3. Safe exit warnings
Comprehensive car safety should work when your vehicle is stopped too.
On the 2021 Kia Carnival, the 'safe exit warning' and 'safe exit assist' systems will use sensors located near the tail lights to detect potential approaching hazards when the car is travelling less than 3km/h.
If an oncoming hazard – like a cyclist or another car – is detected, the system will sound an alarm and automatically lock the passenger doors using the child lock until the hazard has cleared.
4. Remote parking and exit systems
Advanced cars can park themselves with driver supervision – but even more advanced cars don't even need the driver to be in the car.
Tesla cars offer an optional feature called 'Smart Summon', which allows equipped vehicles to autonomously exit a parking space and drive roughly 60 metres or less to their owner.
Meanwhile, Kia offers a version called 'Remote Smart Parking Assist' on its new Sorento, enabling drivers to move their car autonomously in and out of a car space using the key fob.
The thinking is that the cars can safely enter and exit tight parking spots, without trapping drivers and passengers inside due to limited room for doors to open.
5. Live blind-spot video feeds
Most modern cars offer some kind of blind-spot monitoring, which alerts you to the presence of another vehicle with a beep or steering-wheel vibration – but some newer models take things a step further.
Honda offers something called 'LaneWatch', which throws a side view up into your infotainment screen when indicating, while the Audi e-tron gives owners the option of replacing their side mirrors with cameras, which display a live video feed of your blind-spot onto a 7.0-inch display at the base of the A-pillars.
The 2021 Kia Sorento throws up a live video feed of your blind spot into the digital driver display whenever you indicate, allowing you to check for cyclists, cars and pedestrians without taking your eyes off the road ahead.

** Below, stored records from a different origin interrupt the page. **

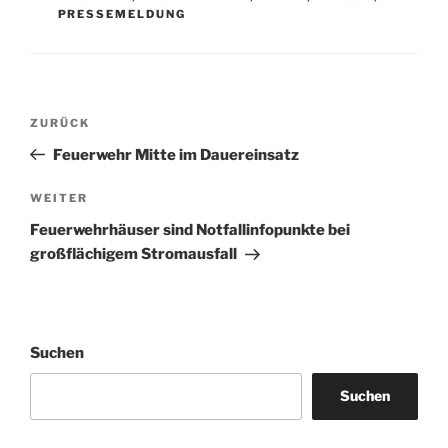
PRESSEMELDUNG
Beitragsnavigation
Vorheriger
ZURÜCK
Beitrag
Feuerwehr Mitte im Dauereinsatz
Nächster
WEITER
Beitrag
Feuerwehrhäuser sind Notfallinfopunkte bei
großflächigem Stromausfall
Suchen
Suchen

A similar system is also offered on the 2021 Hyundai Palisade.
6. Intersection-scanning AEB
Autonomous emergency braking has fast become a must-have feature on cars since it was first introduced in the late 2000s.
Often referred to simply as 'AEB', the system uses sensors to detect obstacles in the vehicle's path and its relative speed toward them, intervening to brake automatically if the driver does not begin slowing in time.

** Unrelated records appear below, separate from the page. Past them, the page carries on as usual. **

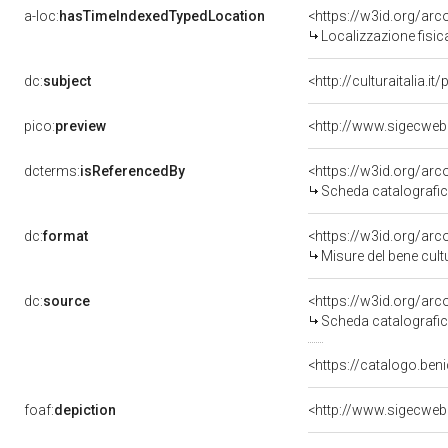
a-loc:
hasTimeIndexedTypedLocation
<https://w3id.org/ar
Localizzazione fisic
dc:
subject
<http://culturaitalia.
pico:
preview
<http://www.sigecwe
dcterms:
isReferencedBy
<https://w3id.org/a
Scheda catalografi
dc:
format
<https://w3id.org/ar
Misure del bene cul
dc:
source
<https://w3id.org/a
Scheda catalografi
<https://catalogo.beni
foaf:
depiction
<http://www.sigecwe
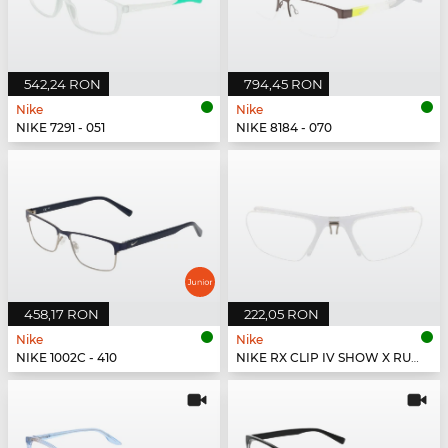
542,24 RON
794,45 RON
Nike
Nike
NIKE 7291 - 051
NIKE 8184 - 070
458,17 RON
222,05 RON
Nike
Nike
NIKE 1002C - 410
NIKE RX CLIP IV SHOW X RUSH - 900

Most cars offer this as standard, but some vehicles only offer it at higher speeds, with low-speed AEB still on the rise.
However, a more specific version of this technology is emerging, known as 'intersection collision warning systems', 'junction AEB' or 'intersection-scanning AEB'.
ANCAP explains: "Intersection collision warning systems use radar systems or similar to detect if vehicles are approaching from the side at intersections and alert the driver of a possible collision."
Meanwhile, Tesla claims its yet-to-be-released Full Self-Driving function will allow its cars to autonomously navigate complex intersections with traffic lights, stop signs and roundabouts.
7. Overhead or 360-degree cameras
While most modern models are now equipped with a rear-vision camera and parking sensors, some now offer a bird's eye view of your car in its surroundings via an overhead camera, a 360-degree camera or a 3D-generated display.
This is particularly useful when parking and maneuvering in tight spaces, or when trying to gauge the outer perimeters of a particularly large car, with some systems able to zoom in on specific spots around the car in order to navigate kerbs or specific obstacles.
Manufacturers like Jaguar Land Rover have even taken the phrase '360-degree' literally by adding an augmented 'underfloor' view to certain models to enable drivers to emulate a see-through bonnet when off-roading.
The 'ClearSight ground view' technology that features on Land Rover and Range Rover cars offers a clear view of the terrain beneath, and directly in front of, the vehicle, allowing drivers to gauge the best approach.